Mr. Bostock said that the case resolved itself into a question of means. Defendant as a dirt track rider was highly successful until twelve months ago. Since then he had not been riding regularly, and had only appeared at meetings on Sunday; there was no appearance money, and he had to win or get nothing. During the whole of the year he had won £32in prize money, and had to borrow a motor cycle to appear. His agreement with the owner was for half the winnings, and he had to bear half the cost of repairs and conveyance. His net earnings were £3 10s for the period. He was not in the employment of any dirt track company. He was married on 4th January this year, and had resided with his wife and her parents for nearly the whole of the period, and was dependent for his keep on his wife and her parents. He was doing some work on Hyde Market, but had not a regular wage, and his receipts from that source did not amount to more than ten shillings per week.
 
Mr. Westbrook said that in view of what Mr. Bostock had said, he was entitled to point out that during certain proceedings in September, the defendant stated in court that his earnings last year from dirt track riding were £500, and he had to pay £3 per week for a mechanic out of that.  The magistrates made an order of 10s per week until the child reaches 16 years of age, and allowed £8 expenses and two guineas advocate’s fee, and witnesses expenses.
 
After the scandalous revelation that he had fathered an illegitimate child and tried to procure a back street abortion in Ashton, Riley’s personal difficulties increased.  His stormy tempestuous union with Mabel Kisswetter ended on the sharpest of rocks.

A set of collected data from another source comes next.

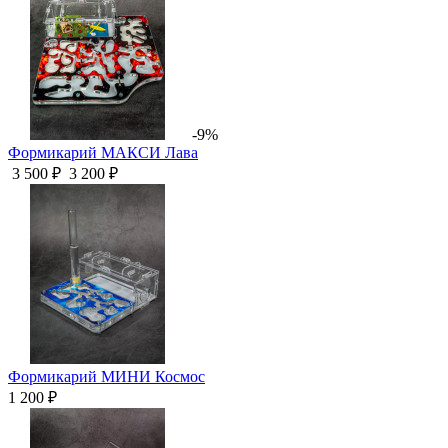
-9%
Формикарий МАКСИ Лава
3 500 ₽
3 200 ₽
Формикарий МИНИ Космос
1 200 ₽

He was pursued through the court for years for child maintenance, and in May 1931 sent to prison for fourteen days for obtaining 5s by false pretenses, with intent to defraud. The Chief Constable said Riley was a married man living apart from his wife and they were holding over a commitment in respect of arrears under an affiliation order until after that case was heard. Riley was very unsatisfactory and had previously been bound over on a charge of false pretenses.
 
 
Riskit's Death!
 
Donald Francis “Riskit” Riley died in 1951 in Manchester, a lonely, broken man – estranged from his family and speedway, he was 41 years old. A sad ending to a remarkable but troubled life.  It was his inability to separate his domestic problems from his professional speedway career that prevented him from reaching his true potential on the dirt track.
 
Although it is seventy year since “Riskit” stood selling fruit and veg on Hyde Market for his father, he is still fondly remembered by many old Hydonians. Hyde’s produced several so called sports personalities: swimmers, soccer players, athletes and boxers, but all pale in comparison to speedway ace Donald “Riskit” Riley, on and off the track he lived his life to the full, he was the Errol Flynn of speedway. Though his speedway career may have been relatively short, he is still fondly remembered as one of the most colourful characters from the early days of dirt track racing in Manchester.